EXERCISE GOAL:
An exact copy of the lines of the listing below between the "Geschirrtücher" line and the "濕、除臭、抗噪等功能表現相當關注。 走出第一階段的木酢液之" line, both included, is the whole answer; please omit the pictures.

SOURCE INFORMATION:
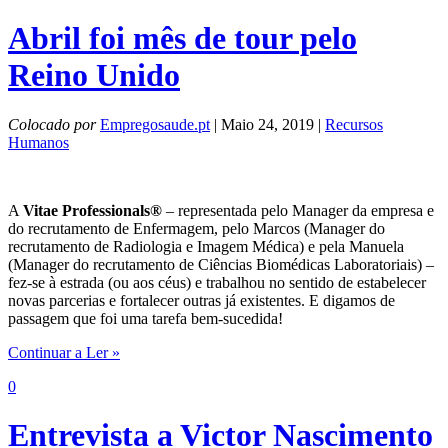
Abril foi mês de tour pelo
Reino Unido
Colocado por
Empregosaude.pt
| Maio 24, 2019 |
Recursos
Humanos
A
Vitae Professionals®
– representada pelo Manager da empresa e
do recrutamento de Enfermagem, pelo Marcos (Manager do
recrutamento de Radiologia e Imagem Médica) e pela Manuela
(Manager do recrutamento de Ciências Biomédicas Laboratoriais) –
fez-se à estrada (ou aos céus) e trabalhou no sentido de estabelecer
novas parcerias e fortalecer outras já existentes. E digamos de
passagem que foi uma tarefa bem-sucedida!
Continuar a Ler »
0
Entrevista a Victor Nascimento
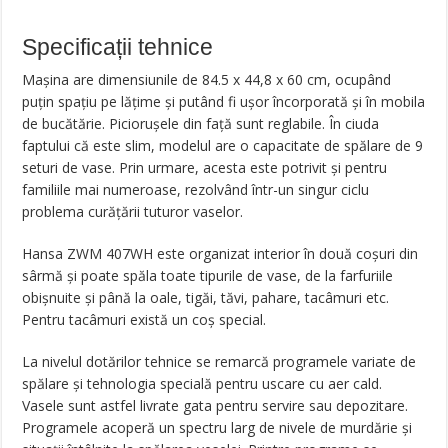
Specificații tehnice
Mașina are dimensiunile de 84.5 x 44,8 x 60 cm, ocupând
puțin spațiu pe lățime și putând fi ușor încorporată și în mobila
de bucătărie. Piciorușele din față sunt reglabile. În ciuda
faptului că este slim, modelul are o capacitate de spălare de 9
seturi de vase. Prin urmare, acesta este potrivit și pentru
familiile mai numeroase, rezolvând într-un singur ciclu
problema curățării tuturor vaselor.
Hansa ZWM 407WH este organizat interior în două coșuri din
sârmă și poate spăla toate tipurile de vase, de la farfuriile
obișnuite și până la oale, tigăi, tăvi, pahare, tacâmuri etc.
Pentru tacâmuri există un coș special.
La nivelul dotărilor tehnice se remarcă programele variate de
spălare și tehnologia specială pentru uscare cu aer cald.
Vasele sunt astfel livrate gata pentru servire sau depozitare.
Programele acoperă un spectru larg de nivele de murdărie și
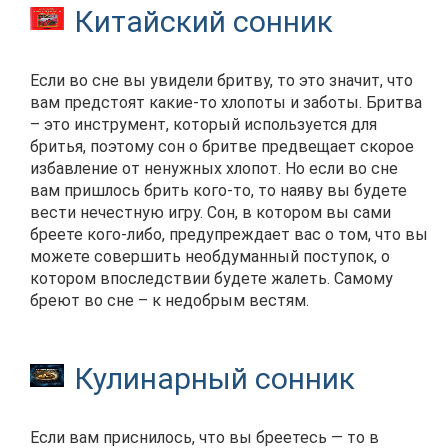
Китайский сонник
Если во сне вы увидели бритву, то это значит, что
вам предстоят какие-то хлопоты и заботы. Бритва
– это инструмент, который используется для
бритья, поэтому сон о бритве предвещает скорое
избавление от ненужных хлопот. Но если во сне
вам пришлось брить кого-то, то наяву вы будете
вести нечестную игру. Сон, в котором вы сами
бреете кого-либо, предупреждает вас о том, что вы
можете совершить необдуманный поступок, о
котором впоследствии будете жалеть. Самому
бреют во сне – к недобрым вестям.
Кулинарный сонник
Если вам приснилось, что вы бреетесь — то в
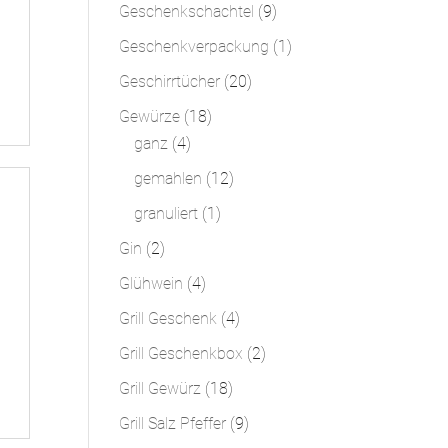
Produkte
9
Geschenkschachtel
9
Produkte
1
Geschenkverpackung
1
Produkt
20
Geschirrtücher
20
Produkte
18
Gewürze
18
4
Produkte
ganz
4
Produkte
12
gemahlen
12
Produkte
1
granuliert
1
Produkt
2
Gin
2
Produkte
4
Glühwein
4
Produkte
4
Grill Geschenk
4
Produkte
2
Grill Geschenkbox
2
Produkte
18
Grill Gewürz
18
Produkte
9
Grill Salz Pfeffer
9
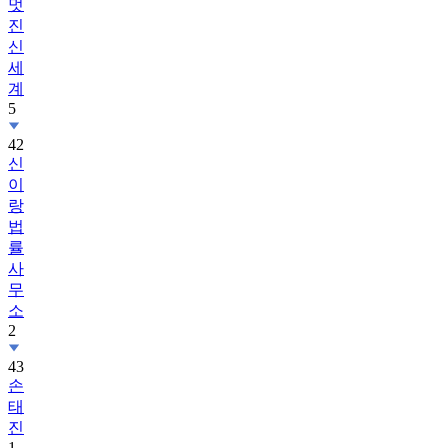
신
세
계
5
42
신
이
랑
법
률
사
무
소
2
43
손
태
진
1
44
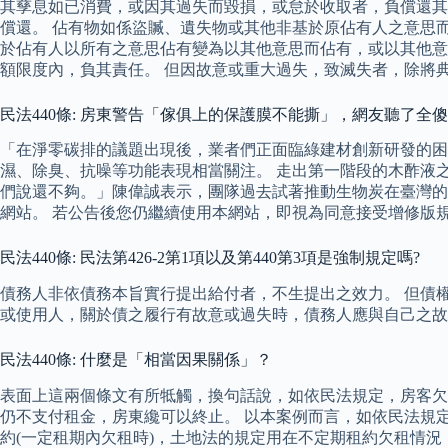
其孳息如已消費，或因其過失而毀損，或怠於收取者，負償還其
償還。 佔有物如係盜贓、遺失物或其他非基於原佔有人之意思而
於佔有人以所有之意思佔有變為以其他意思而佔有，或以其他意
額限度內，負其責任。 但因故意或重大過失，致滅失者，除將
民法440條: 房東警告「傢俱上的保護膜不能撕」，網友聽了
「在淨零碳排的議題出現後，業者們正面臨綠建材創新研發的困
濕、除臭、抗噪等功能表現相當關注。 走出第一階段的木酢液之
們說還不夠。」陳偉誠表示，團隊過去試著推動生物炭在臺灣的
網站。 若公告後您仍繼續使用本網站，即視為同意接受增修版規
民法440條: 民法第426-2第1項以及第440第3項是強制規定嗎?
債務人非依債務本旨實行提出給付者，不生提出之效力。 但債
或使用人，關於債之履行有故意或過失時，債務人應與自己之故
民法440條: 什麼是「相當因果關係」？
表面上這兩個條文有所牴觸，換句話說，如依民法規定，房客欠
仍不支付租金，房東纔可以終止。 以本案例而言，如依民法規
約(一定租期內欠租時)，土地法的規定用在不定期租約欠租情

TASK SOLUTION:
Geschirrtücher
20
Produkte
18
Gewürze
18
4
Produkte
ganz
4
Produkte
12
gemahlen
12
Produkte
1
granuliert
1
Produkt
2
Gin
2
Produkte
4
Glühwein
4
Produkte
4
Grill Geschenk
4
Produkte
2
Grill Geschenkbox
2
Produkte
18
Grill Gewürz
18
Produkte
9
Grill Salz Pfeffer
9
신
세
계
5
42
신
이
랑
법
률
사
무
소
2
43
손
태
진
1
44
其孳息如已消費，或因其過失而毀損，或怠於收取者，負償還其
償還。 佔有物如係盜贓、遺失物或其他非基於原佔有人之意思而
於佔有人以所有之意思佔有變為以其他意思而佔有，或以其他意
額限度內，負其責任。 但因故意或重大過失，致滅失者，除將
民法440條: 房東警告「傢俱上的保護膜不能撕」，網友聽了
「在淨零碳排的議題出現後，業者們正面臨綠建材創新研發的困
濕、除臭、抗噪等功能表現相當關注。 走出第一階段的木酢液之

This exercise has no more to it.